I recently updated the R package nberwp to include data on NBER working paper authorships. These data describe a bipartite author-paper network containing 13,571 authors and 26,586 papers. On average, each author has 4.35 papers and each paper has 2.22 authors.
The co-authorship network among NBER authors—that is, the bipartite projection of the author-paper network onto the set of authors—contains 0.03% of the possible edges among the 13,571 authors in the network. On average, each author has 4.72 unique co-authors across the working paper series. About 95% of authors belong to a single connected component of the co-authorship network, while 139 authors have no co-authors.
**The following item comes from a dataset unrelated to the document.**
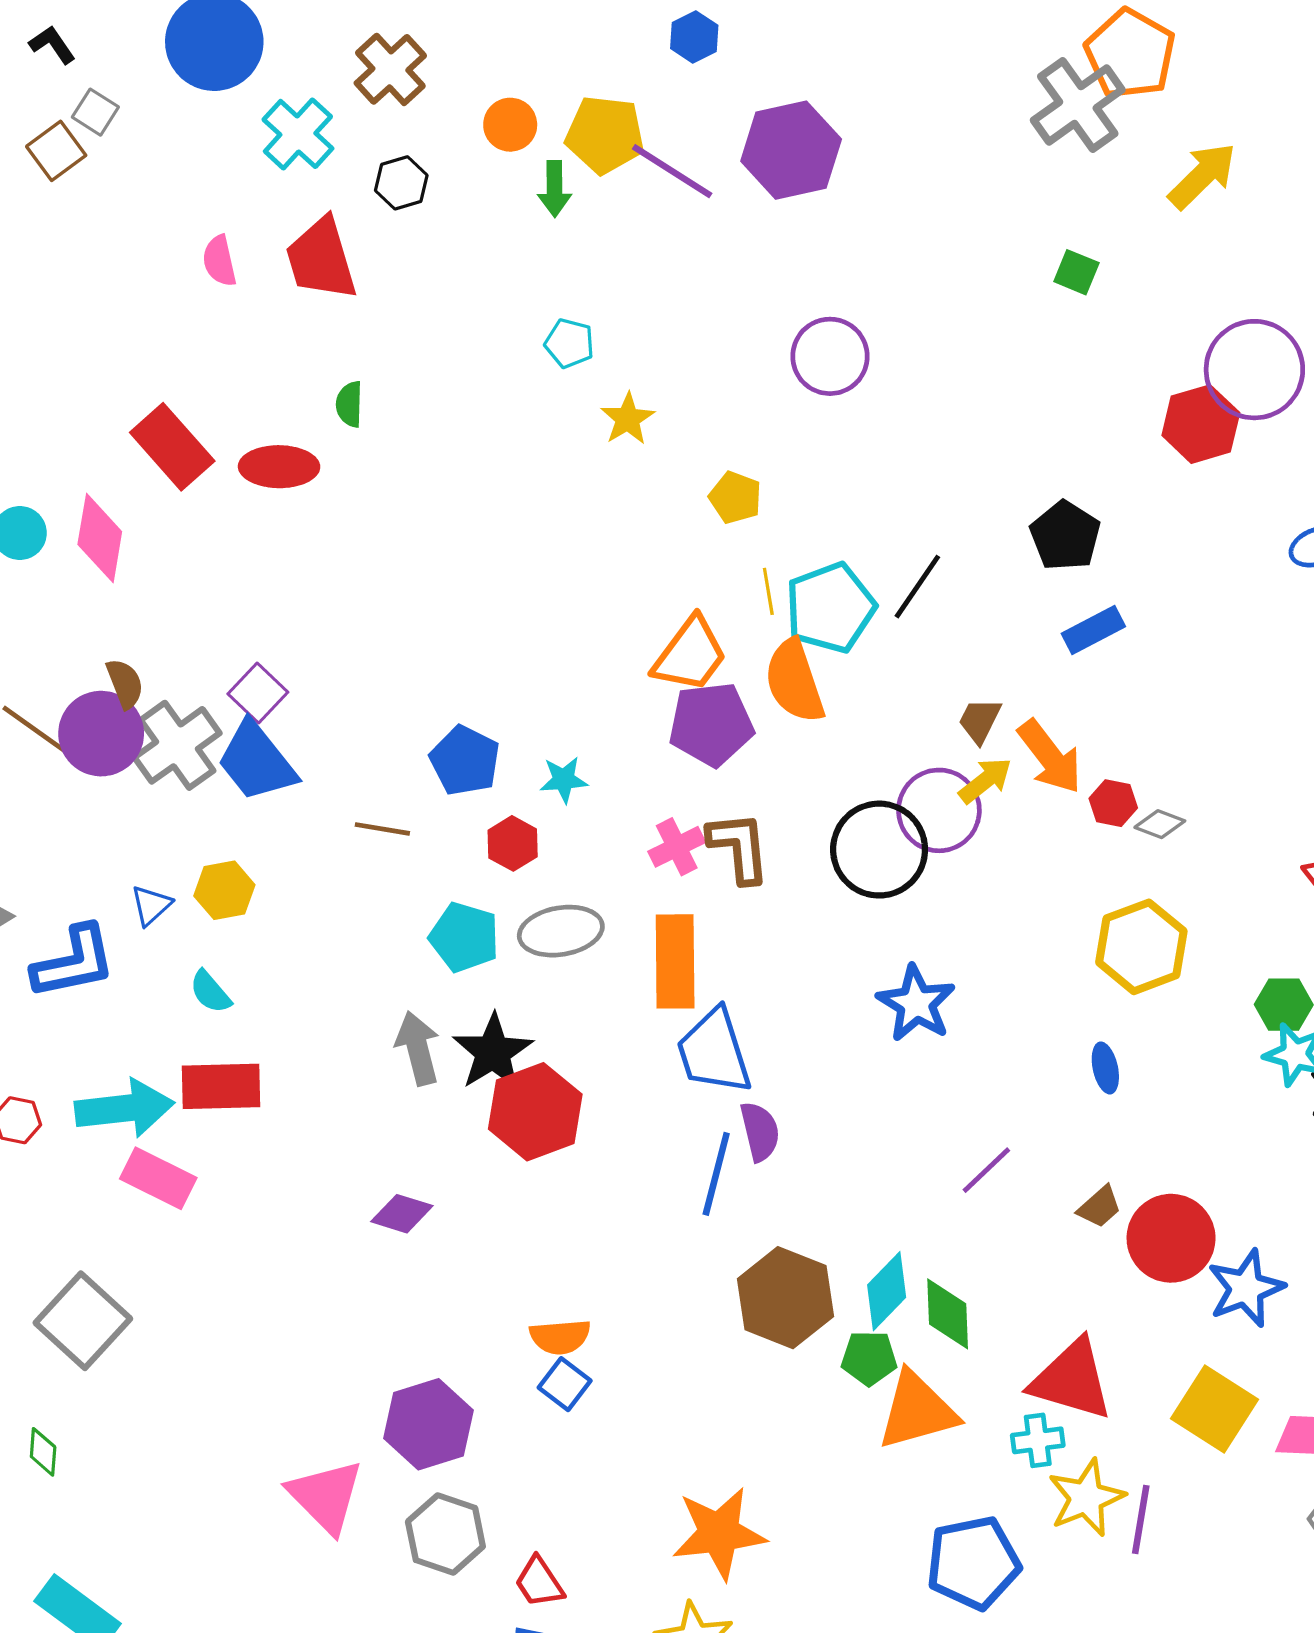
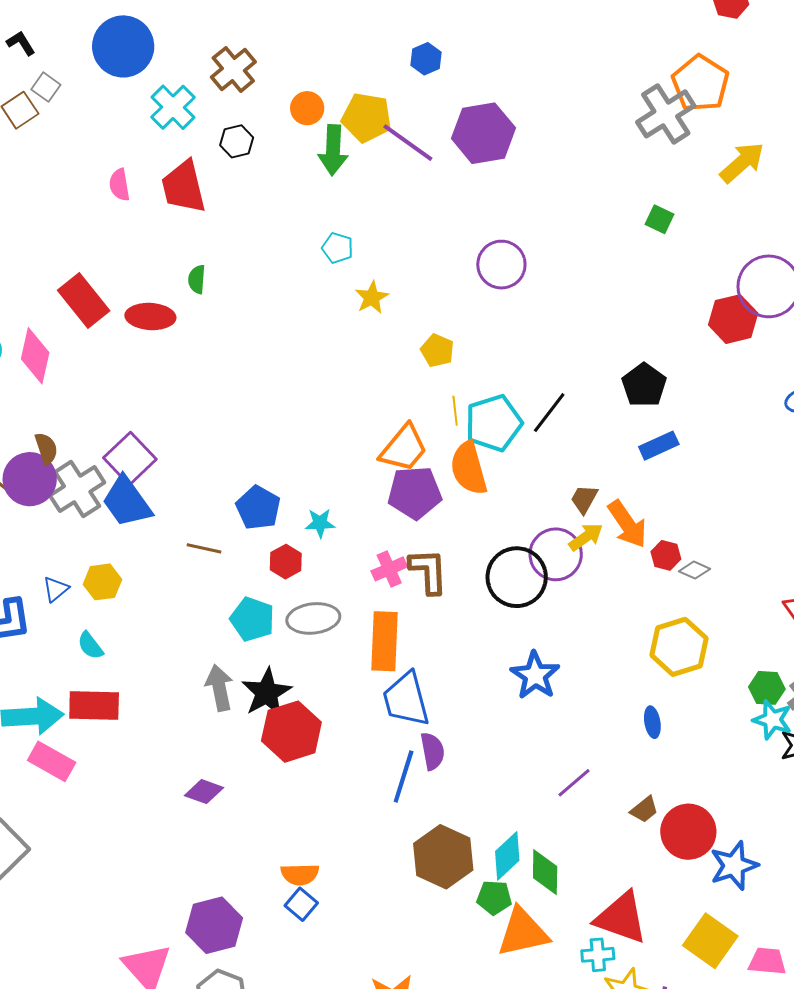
green arrow: (555, 189) -> (333, 150), size x1.4
purple square: (258, 693) -> (130, 459), size x1.4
One challenge that arises when constructing co-authorship networks is disambiguating authors’ names. Slight misspellings may split a single author into many nodes, while many authors with the same name may be merged into a single node. These false splits and merges inhibit one’s ability to draw robust inferences about collaborative behaviour from the co-authorship network’s structure.
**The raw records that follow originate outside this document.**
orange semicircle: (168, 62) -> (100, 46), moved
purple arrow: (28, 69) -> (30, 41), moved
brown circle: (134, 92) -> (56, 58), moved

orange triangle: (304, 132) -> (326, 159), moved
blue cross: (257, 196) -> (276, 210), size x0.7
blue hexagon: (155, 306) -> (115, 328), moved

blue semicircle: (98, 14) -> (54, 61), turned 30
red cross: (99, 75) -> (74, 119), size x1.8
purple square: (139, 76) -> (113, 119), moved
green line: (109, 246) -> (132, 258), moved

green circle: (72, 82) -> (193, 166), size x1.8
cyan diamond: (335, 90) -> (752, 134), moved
It is easiest to disambiguate author names when they can be cross-referenced against other data. The NBER RePEc index, from which I extract the authorship data, links some authors to their RePEc author IDs. These IDs allow me to merge some authors who publish under varying names. I also merge authors with (i) sufficiently similar names and (ii) overlapping neighbourhoods in the co-authorship network. Criterion (i) assumes that authors’ names tend to vary from their true values by a few characters only, while criterion (ii) assumes that authors tend to write multiple papers with the same set of co-authors. Combined, these criteria form a computationally feasible heuristic for identifying and resolving false splits.
In contrast, I do not attempt to identify false merges. One method could be to look for authors who bridge otherwise distant parts of the co-authorship network. This method assumes that authors tend to sort into clusters (e.g., by research interest) and that links between clusters are uncommon. However, this assumption defies the empirical evidence that the co-authorship network among economists has a small-world structure (Goyal et al., 2006).